The Coroner’s Jury, which was empaneled on Thursday of last week at the request of Solicitor Norris, which action a special Statute makes compulsory upon the part of the Solicitor, came to an end Wednesday afternoon when the jury returned a verdict “That Walter Tyler came to his death on Aug. 20, 1919, from hanging and gunshot wounds at the hands of parties unknown to the jury.” This was the culmination of three days setting and the examination of about 50 witnesses, which produced evidence to show that there was hardly any doubt as to Tyler’s guilt. Among the large number of witnesses examined was three colored witnesses whose evidence was notable. Joe and Sallie Harris gave valuable assistance in ferreting out the criminal in giving freely and voluntarily evidence they had in regard to the movements of Tyler and also rendered other assistance to the family and friends of Mr. Medlin that showed they wanted the law to take its course and the guilty party punished. Also the evidence of Shook Tyler, an uncle of the dead negro, who stated that during the conversation at Hagwood’s Store the evening Tyler was arrested he told Tyler that he had been talked to enough and if he had taken the advice of himself and his father he would not be where he was. He told him good-bye and was satisfied that from what he had heard the evidence that Tyler was guilty and should be punished. It was for that reason they did not want his body.
There was no evidence developed that tended to show any responsibility on anyone and the jury had no trouble coming to a verdict.
The evidence showed that Officer King in the discharge of his duty as he saw it to be best, started to Louisburg to place his prisoner in jail for safe keeping. He deputized sufficient force to accomplish the objective under the circumstances, but just as they were reaching their destination they encountered a car across the road and had to stop when they were held up by masked men at the point of pistols and guns with a demand of hands up, lights out, give us the d—m negro. The next thing the officer knew was when the guns fired and he was allowed to move off with lights cut off. He came on to Louisburg and made reports of what had happened and what he thought was the results. Later a crowd from town went to the scene and found that Tyler had been lynched and shot.
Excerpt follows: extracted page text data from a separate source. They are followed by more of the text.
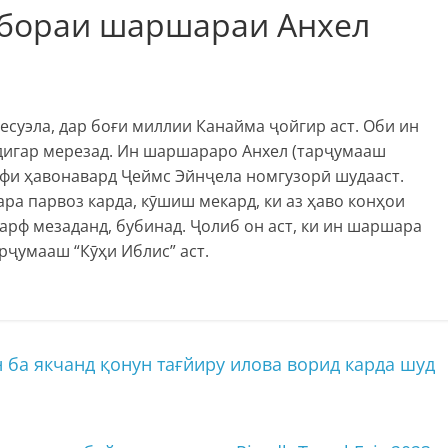
 бораи шаршараи Анхел
суэла, дар боғи миллии Канайма ҷойгир аст. Оби ин
 дигар мерезад. Ин шаршараро Анхел (тарҷумааш
фи ҳавонавард Ҷеймс Эйнҷела номгузорӣ шудааст.
ра парвоз карда, кӯшиш мекард, ки аз ҳаво конҳои
арф мезаданд, бубинад. Ҷолиб он аст, ки ин шаршара
арҷумааш “Кӯҳи Иблис” аст.
ба якчанд қонун тағйиру илова ворид карда шуд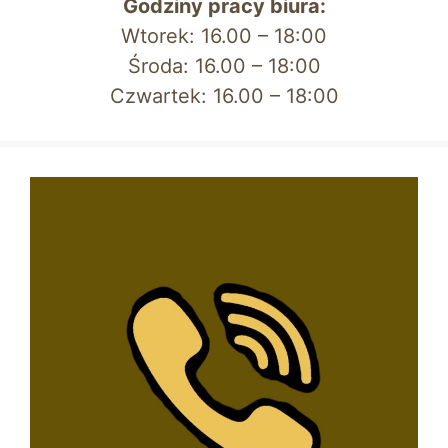
Godziny pracy biura:
Wtorek: 16.00 – 18:00
Środa: 16.00 – 18:00
Czwartek: 16.00 – 18:00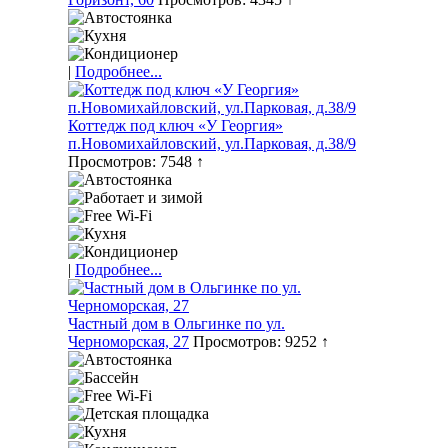
|
Подробнее...
Коттедж под ключ «У Георгия»
п.Новомихайловский, ул.Парковая, д.38/9
Просмотров: 7548 ↑
|
Подробнее...
Частный дом в Ольгинке по ул.
Черноморская, 27
Просмотров: 9252 ↑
The body was removed to New Hope church yard that night and rehanged where it was found the next afternoon by the Coroner and Solicitor, who immediately began the investigation, according to (??).
The officers stated they could not recognize any one on account of masks and darkness and there was no evidence as to threats at Hagwood’s store nor no one seen following the officers car.
Solicitor Norris performed his duties well in conducting a strict examination of all witnesses he could secure but no light could be thrown on the guilty parties.
Where there is a general regret that the law was not allowed to take its course it is pretty generally agreed by both white and black that Tyler got no more than he deserved. The attitude of the better class of negroes in the matter is to be commended, practically all of whom are free to say that a person committing such a heinous crime should not expect anything more than Tyler got.
The jury who assisted the Coroner and the Solicitor in the investigation was composed of Messrs. E.M. Wheeler, R.B. Roberts, Joe J. Young, O.C. Hill, P.J. Brown, and A.U. Ashley.